[Records drawn from a dataset]
##########
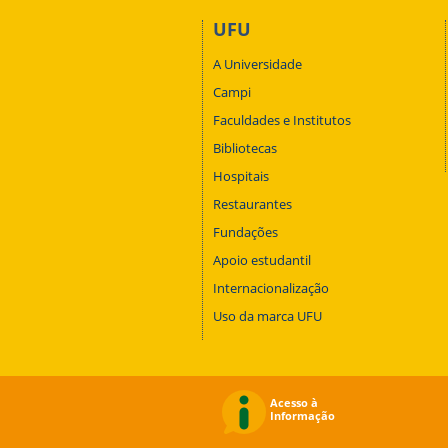
UFU
A Universidade
Campi
Faculdades e Institutos
Bibliotecas
Hospitais
Restaurantes
Fundações
Apoio estudantil
Internacionalização
Uso da marca UFU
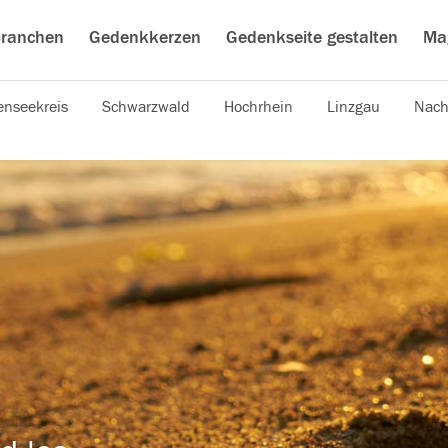
ranchen
Gedenkkerzen
Gedenkseite gestalten
Ma
nseekreis
Schwarzwald
Hochrhein
Linzgau
Nach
##########
- _Exercise objective_
Once you reach the line that contains "Gedenkkerzen", print it and every line after it exactly as written, stopping at the last line of the records and adding nothing.

- _Output of the task_
Gedenkkerzen
Gedenkseite gestalten
Ma
nseekreis
Schwarzwald
Hochrhein
Linzgau
Nach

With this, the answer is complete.